In the data below, repeat the line containing "что такое флудить?" and every following line exactly, up to and including the last line. Exclude pictures.

(Data excerpts)
= = = =

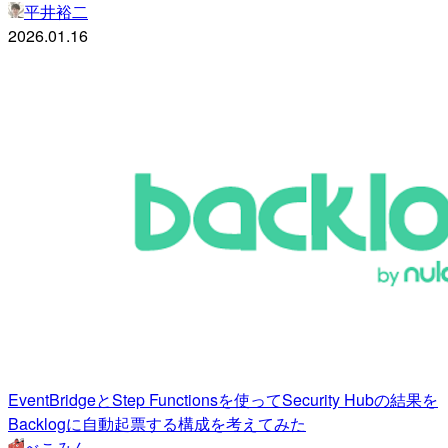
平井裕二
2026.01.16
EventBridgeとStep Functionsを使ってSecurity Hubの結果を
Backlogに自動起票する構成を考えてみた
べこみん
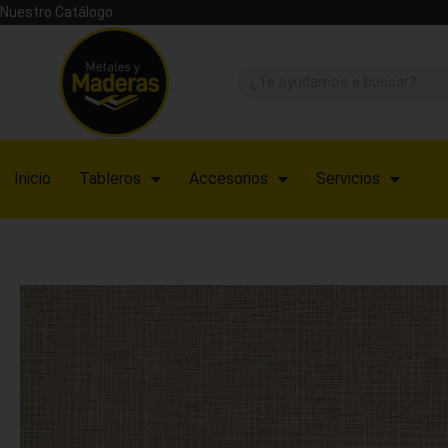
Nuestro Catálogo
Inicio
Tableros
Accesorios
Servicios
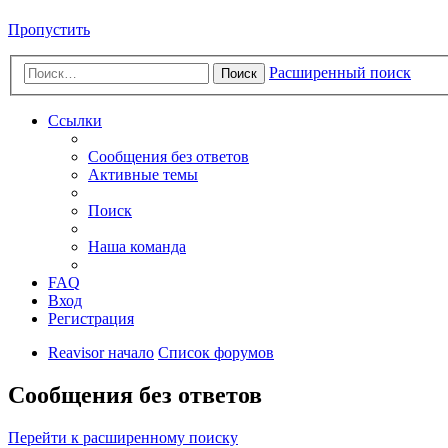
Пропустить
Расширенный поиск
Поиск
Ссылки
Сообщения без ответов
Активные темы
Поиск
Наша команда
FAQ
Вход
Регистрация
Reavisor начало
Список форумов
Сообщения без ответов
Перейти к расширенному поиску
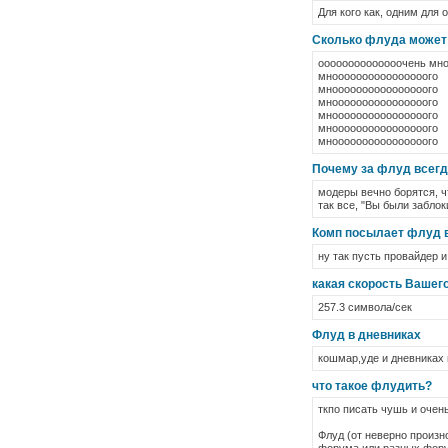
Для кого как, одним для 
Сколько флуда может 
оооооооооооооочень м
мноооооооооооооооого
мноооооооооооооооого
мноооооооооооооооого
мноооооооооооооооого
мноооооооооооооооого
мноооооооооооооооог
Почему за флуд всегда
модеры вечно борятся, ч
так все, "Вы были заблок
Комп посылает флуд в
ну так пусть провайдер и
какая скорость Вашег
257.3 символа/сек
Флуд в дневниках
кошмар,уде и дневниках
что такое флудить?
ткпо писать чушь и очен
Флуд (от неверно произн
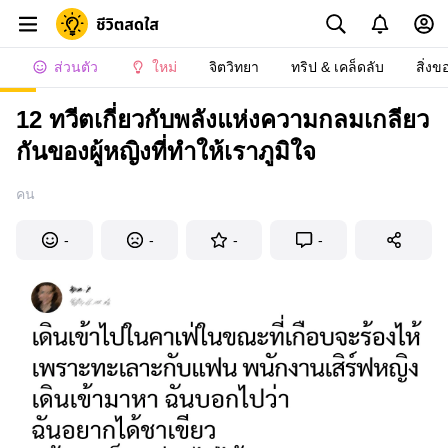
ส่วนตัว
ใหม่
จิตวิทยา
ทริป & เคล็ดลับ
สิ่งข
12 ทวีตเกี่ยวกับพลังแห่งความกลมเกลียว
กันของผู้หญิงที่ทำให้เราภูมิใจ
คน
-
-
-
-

= = = =

• SOLVED EXERCISE:
что такое флудить?
ткпо писать чушь и очен
Флуд (от неверно произн
ส่วนตัว
ใหม่
จิตวิทยา
ทริป & เคล็ดลับ
สิ่งข
12 ทวีตเกี่ยวกับพลังแห่งความกลมเกลียว
กันของผู้หญิงที่ทำให้เราภูมิใจ
คน
-
-
-
-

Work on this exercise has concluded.